* EXTRACTED DATA
━━━━
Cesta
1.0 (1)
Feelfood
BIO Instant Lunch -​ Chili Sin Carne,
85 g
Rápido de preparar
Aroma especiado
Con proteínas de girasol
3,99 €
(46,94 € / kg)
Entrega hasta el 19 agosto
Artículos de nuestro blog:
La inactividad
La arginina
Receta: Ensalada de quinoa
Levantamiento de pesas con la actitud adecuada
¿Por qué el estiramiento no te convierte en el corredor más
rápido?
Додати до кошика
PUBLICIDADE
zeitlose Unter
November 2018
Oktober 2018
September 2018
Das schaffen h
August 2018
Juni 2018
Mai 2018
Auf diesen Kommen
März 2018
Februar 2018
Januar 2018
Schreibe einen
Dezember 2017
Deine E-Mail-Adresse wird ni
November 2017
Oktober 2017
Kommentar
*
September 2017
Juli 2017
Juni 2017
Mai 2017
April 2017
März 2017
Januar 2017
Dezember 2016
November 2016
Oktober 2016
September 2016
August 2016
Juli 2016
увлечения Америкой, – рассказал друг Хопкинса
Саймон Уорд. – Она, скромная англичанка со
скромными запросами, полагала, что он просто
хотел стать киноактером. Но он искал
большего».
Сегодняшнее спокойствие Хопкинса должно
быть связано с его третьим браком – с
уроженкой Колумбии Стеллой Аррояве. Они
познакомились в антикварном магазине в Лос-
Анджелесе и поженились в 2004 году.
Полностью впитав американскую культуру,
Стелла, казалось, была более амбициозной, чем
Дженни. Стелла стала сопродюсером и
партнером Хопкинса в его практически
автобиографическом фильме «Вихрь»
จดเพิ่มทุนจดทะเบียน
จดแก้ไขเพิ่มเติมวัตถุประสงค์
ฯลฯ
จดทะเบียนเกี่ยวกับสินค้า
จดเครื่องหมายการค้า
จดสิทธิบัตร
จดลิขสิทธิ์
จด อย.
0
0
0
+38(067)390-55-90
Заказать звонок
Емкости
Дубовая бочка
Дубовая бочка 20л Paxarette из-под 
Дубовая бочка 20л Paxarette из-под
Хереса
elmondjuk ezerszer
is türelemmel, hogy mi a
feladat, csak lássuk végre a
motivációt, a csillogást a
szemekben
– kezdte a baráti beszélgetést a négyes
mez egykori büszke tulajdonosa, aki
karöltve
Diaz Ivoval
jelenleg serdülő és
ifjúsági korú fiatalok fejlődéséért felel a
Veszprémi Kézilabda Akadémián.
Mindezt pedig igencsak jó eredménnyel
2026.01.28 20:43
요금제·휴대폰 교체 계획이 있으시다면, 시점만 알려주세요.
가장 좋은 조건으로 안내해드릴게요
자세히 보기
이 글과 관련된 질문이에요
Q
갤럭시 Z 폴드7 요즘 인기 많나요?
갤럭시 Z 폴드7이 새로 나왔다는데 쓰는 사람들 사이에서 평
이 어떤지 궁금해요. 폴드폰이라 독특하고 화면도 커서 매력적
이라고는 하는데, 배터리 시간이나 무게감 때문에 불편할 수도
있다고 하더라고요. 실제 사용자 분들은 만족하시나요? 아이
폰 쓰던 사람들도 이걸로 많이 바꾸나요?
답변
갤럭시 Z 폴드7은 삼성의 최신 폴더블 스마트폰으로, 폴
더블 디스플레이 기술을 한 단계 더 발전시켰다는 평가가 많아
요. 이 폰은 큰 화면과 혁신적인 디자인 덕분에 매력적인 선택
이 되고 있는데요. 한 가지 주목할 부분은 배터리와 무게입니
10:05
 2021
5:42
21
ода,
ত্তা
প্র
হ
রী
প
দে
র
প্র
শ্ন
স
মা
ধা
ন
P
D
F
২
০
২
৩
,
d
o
━━━━
* HOW TO COMPLETE THIS TASK
Across the listing, how many lines contain the word "бочка"? Give the number without further comment.

* RESPONSE FOR THIS EXERCISE
3